Brunson K L, Avishai-Eliner S, Baram T Z
Departments of Pediatrics, Anatomy and Neurobiology, and Neurology, University of California, Irvine, Irvine, California 92697, USA.
Int Rev Neurobiol. 2002;49:185-97. doi: 10.1016/s0074-7742(02)49013-7.

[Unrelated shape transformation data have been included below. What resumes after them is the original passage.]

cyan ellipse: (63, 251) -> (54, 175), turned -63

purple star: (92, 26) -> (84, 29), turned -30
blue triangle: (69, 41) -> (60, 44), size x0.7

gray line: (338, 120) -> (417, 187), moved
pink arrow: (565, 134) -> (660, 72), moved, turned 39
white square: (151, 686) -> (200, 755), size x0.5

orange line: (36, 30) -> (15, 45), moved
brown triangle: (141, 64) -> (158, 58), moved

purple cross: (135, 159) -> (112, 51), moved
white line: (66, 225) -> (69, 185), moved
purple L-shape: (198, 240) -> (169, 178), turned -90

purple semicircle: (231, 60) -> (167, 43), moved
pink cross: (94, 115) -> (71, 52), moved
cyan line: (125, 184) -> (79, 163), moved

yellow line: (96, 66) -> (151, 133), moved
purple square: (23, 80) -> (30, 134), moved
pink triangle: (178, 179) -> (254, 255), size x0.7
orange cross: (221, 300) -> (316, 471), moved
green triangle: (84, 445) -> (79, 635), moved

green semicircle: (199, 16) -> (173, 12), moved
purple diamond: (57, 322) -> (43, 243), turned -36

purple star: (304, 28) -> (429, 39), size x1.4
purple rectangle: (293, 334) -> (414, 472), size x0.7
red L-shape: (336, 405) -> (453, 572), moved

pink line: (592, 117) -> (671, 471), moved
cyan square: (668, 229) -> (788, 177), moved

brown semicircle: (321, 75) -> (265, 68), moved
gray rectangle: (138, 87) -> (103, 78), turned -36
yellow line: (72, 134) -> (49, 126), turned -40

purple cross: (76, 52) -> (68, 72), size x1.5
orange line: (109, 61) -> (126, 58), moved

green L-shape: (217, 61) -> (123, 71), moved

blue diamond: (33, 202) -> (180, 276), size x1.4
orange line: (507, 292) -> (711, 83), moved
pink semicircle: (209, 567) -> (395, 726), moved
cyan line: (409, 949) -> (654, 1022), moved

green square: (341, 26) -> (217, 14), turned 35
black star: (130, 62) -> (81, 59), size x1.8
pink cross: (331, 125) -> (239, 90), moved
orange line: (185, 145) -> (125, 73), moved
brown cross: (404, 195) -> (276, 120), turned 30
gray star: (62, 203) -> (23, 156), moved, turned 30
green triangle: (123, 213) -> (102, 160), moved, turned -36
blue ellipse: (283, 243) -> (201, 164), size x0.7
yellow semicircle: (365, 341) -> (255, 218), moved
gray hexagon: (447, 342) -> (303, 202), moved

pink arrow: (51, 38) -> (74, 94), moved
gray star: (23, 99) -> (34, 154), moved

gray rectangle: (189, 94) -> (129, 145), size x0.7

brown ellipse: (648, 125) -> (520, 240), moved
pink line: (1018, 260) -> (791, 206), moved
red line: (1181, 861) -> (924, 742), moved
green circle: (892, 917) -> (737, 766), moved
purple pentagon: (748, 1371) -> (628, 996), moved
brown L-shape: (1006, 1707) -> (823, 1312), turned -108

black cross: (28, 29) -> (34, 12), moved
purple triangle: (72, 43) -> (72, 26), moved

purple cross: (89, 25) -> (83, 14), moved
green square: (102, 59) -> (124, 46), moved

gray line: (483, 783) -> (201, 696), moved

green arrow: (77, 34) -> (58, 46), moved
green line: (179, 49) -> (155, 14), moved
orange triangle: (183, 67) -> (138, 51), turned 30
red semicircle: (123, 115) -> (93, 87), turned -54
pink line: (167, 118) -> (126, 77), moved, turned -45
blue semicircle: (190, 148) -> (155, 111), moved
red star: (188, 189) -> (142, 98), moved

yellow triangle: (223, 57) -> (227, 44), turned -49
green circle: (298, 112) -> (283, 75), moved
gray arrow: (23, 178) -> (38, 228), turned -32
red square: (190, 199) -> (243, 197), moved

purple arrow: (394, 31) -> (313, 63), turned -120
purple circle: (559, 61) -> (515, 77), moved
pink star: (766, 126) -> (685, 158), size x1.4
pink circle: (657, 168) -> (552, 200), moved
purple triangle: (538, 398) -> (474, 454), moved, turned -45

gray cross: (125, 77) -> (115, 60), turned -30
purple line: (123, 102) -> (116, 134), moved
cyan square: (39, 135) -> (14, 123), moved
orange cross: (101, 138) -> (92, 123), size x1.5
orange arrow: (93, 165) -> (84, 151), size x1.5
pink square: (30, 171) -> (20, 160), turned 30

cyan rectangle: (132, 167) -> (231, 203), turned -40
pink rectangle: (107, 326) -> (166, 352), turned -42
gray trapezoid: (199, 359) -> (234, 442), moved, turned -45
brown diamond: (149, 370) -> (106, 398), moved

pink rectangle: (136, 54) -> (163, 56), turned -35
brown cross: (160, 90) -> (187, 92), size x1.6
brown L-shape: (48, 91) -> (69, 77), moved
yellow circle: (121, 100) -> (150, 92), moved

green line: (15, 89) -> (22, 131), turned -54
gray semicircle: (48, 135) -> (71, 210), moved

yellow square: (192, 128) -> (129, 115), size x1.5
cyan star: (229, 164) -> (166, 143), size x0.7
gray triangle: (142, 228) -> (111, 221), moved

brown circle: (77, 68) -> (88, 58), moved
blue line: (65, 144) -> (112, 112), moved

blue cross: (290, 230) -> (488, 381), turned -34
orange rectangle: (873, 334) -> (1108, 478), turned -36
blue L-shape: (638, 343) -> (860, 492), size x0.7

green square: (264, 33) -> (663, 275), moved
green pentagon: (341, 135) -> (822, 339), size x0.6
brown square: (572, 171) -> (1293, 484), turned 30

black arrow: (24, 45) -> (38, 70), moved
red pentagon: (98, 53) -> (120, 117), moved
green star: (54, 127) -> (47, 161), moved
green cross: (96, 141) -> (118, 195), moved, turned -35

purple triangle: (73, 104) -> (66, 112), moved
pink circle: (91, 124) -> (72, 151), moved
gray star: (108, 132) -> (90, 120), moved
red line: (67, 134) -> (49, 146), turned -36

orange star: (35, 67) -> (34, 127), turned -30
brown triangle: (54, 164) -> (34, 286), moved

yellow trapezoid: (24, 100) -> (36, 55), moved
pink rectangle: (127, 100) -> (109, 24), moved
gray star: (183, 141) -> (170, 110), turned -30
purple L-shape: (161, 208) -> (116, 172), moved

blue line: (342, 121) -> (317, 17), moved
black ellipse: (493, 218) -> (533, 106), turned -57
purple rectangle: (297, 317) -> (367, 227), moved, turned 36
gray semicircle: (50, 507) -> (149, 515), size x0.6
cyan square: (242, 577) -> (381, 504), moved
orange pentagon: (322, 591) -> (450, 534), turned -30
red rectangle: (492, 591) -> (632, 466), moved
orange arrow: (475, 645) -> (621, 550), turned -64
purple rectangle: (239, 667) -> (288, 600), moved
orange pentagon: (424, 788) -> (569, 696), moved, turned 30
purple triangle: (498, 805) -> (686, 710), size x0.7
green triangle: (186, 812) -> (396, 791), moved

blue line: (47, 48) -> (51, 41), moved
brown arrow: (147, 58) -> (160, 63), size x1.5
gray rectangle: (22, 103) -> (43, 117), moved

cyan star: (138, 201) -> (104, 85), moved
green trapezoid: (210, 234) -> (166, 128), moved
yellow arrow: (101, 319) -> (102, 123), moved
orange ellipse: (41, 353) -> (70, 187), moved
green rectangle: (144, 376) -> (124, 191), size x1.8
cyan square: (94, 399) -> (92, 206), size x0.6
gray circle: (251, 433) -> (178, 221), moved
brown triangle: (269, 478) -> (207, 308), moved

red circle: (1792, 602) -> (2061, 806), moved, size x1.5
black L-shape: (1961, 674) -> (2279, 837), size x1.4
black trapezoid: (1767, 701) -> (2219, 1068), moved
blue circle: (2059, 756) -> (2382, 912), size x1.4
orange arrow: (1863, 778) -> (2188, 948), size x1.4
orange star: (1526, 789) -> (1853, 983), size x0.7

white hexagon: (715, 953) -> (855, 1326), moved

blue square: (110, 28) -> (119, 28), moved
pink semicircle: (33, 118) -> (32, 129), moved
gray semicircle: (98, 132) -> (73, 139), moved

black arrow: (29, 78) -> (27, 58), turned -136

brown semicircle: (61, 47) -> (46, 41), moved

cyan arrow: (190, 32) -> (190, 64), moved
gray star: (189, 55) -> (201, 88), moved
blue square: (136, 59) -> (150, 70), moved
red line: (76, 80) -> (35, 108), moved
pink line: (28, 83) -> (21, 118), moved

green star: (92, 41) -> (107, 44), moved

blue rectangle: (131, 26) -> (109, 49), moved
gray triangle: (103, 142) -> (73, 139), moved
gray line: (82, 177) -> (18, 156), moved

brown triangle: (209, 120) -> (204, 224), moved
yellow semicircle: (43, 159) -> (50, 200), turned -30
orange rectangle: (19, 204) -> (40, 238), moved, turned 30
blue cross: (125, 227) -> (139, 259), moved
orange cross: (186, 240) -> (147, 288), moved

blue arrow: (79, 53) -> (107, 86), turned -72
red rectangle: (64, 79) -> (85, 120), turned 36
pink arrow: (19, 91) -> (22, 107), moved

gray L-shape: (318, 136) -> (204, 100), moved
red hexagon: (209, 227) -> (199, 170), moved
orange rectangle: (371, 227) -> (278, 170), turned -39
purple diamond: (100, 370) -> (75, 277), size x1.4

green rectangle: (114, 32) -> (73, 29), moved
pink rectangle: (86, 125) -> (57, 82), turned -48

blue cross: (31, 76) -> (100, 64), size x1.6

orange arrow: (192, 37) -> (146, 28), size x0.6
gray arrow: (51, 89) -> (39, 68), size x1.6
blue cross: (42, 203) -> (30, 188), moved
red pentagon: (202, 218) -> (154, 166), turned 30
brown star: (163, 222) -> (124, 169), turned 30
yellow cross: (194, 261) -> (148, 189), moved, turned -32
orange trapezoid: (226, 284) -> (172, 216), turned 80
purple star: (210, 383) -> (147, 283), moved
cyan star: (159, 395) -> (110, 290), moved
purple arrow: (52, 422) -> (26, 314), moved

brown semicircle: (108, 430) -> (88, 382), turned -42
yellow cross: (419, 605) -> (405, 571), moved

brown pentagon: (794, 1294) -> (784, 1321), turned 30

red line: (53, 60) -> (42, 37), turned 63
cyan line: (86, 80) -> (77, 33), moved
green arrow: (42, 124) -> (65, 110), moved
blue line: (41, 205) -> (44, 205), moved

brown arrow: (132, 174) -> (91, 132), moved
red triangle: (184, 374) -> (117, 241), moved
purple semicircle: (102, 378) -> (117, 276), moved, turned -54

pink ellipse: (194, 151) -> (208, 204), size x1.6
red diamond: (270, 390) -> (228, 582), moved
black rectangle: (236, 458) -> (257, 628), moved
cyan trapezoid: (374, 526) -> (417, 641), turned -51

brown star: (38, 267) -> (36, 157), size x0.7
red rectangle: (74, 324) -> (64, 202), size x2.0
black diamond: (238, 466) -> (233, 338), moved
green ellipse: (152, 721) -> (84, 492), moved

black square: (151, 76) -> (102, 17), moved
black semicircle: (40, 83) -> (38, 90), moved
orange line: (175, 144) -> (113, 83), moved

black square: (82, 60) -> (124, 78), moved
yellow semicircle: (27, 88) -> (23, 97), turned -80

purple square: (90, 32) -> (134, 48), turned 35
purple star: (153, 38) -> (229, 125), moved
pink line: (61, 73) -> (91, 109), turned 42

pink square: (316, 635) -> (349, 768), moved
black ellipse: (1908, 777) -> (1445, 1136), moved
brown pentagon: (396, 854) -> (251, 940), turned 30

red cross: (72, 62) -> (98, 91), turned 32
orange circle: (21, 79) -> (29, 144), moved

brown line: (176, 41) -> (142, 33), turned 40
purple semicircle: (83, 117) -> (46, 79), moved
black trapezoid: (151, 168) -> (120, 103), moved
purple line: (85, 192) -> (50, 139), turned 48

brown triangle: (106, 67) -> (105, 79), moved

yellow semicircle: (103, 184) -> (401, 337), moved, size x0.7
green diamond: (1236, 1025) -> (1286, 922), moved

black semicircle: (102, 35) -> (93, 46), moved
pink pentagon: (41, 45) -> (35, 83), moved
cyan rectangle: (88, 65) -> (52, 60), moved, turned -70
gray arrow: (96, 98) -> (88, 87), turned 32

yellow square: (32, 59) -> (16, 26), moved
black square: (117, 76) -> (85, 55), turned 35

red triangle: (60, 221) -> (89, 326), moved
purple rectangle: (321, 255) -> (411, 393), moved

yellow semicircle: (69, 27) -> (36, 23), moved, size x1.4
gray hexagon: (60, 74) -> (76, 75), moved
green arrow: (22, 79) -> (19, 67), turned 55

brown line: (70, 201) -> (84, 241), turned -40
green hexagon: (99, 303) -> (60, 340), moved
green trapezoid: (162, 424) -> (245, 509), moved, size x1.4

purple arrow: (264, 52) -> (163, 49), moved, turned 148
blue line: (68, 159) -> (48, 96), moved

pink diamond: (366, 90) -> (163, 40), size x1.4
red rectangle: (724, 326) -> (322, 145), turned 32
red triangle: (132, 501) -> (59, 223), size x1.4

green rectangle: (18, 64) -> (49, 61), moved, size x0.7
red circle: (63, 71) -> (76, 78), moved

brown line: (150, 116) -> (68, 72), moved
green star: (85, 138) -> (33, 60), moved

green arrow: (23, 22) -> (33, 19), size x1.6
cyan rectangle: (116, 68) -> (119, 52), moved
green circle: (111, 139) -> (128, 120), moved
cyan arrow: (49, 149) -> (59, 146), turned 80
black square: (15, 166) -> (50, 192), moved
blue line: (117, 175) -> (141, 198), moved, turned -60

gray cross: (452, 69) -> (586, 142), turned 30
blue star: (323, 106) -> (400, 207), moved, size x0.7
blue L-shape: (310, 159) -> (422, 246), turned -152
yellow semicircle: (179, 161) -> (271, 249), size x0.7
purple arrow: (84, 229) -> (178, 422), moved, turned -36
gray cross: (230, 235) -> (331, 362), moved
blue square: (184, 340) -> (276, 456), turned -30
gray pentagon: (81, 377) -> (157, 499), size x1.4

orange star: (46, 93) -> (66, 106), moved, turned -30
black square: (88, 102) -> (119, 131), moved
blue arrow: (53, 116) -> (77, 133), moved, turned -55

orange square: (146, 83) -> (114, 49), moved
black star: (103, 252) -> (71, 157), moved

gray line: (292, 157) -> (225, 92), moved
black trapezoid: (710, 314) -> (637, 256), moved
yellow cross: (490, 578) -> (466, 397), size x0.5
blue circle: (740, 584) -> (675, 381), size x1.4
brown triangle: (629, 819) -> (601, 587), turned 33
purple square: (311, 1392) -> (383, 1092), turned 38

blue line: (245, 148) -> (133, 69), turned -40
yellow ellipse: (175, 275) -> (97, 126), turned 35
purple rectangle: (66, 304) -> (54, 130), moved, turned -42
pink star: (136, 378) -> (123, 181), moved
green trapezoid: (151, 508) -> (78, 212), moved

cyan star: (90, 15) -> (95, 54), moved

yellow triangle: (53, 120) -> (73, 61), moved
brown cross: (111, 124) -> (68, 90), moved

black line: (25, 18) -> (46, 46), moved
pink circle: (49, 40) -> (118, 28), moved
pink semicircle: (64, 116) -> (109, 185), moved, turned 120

The efficacy of ACTH, particularly in high doses, for rapid and complete elimination of infantile spasms (IS) has been demonstrated in prospective controlled studies. However, the mechanisms for this efficacy remain unknown. ACTH promotes the release of adrenal steroids (glucocorticoids), and most ACTH effects on the central nervous system have been attributed to activation of glucocorticoid receptors. The manner in which activation of these receptors improves IS and the basis for the enhanced therapeutic effects of ACTH--compared with steroids--for this disorder are the focus of this chapter. First, a possible "common excitatory pathway," which is consistent with the many etiologies of IS and explains the confinement of this disorder to infancy, is proposed. This notion is based on the fact that all of the entities provoking IS activate the native "stress system" of the brain. This involves increased synthesis and release of the stress-activated neuropeptide, corticotropin-releasing hormone (CRH), in limbic, seizure-prone brain regions. CRH causes severe seizures in developing experimental animals, as well as limbic neuronal injury. Steroids, given as therapy or secreted from the adrenal gland upon treatment with ACTH, decrease the production and release of CRH in certain brain regions. Second, the hypothesis that ACTH directly influences limbic neurons via the recently characterized melanocortin receptors is considered, focusing on the effects of ACTH on the expression of CRH. Experimental data showing that ACTH potently reduces CRH expression in amygdala neurons is presented. This downregulation was not abolished by experimental elimination of steroids or by blocking their receptors and was reproduced by a centrally administered ACTH fragment that does not promote steroid release. Importantly, selective blocking of melanocortin receptors prevented ACTH-induced downregulation of CRH expression, providing direct evidence for the involvement of these receptors in the mechanisms by which ACTH exerts this effect. Thus, ACTH may reduce neuronal excitability in IS by two mechanisms of action: (1) by inducing steroid release and (2) by a direct, steroid-independent action on melanocortin receptors. These combined effects may explain the robust established clinical effects of ACTH in the therapy of IS.
在前瞻性对照研究中已证实促肾上腺皮质激素(ACTH),尤其是高剂量时,对快速且完全消除婴儿痉挛症(IS)具有疗效。然而,这种疗效的机制仍不清楚。ACTH可促进肾上腺类固醇(糖皮质激素)的释放,大多数ACTH对中枢神经系统的作用都归因于糖皮质激素受体的激活。本章重点关注这些受体的激活改善婴儿痉挛症的方式以及与类固醇相比,ACTH对该疾病增强治疗效果的基础。首先,提出了一种可能的“共同兴奋性通路”,它与婴儿痉挛症的多种病因相符,并解释了该疾病为何局限于婴儿期。这一观点基于所有引发婴儿痉挛症的因素都会激活大脑的天然“应激系统”这一事实。这涉及边缘系统中易于发作癫痫的脑区应激激活神经肽促肾上腺皮质激素释放激素(CRH)的合成和释放增加。CRH在发育中的实验动物中会引发严重癫痫发作以及边缘神经元损伤。作为治疗给予的类固醇或在用ACTH治疗时从肾上腺分泌的类固醇,会减少某些脑区CRH的产生和释放。其次,考虑了ACTH通过最近鉴定的黑皮质素受体直接影响边缘神经元的假说,重点关注ACTH对CRH表达的影响。展示了实验数据,表明ACTH能有效降低杏仁核神经元中CRH的表达。这种下调在通过实验消除类固醇或阻断其受体时并未消除,并且可由不促进类固醇释放的中枢给予的ACTH片段重现。重要的是,选择性阻断黑皮质素受体可防止ACTH诱导的CRH表达下调,为这些受体参与ACTH发挥此作用的机制提供了直接证据。因此,ACTH可能通过两种作用机制降低婴儿痉挛症中的神经元兴奋性:(1)通过诱导类固醇释放;(2)通过对黑皮质素受体的直接、不依赖类固醇的作用。这些联合作用可能解释了ACTH在婴儿痉挛症治疗中已确立的强大临床效果。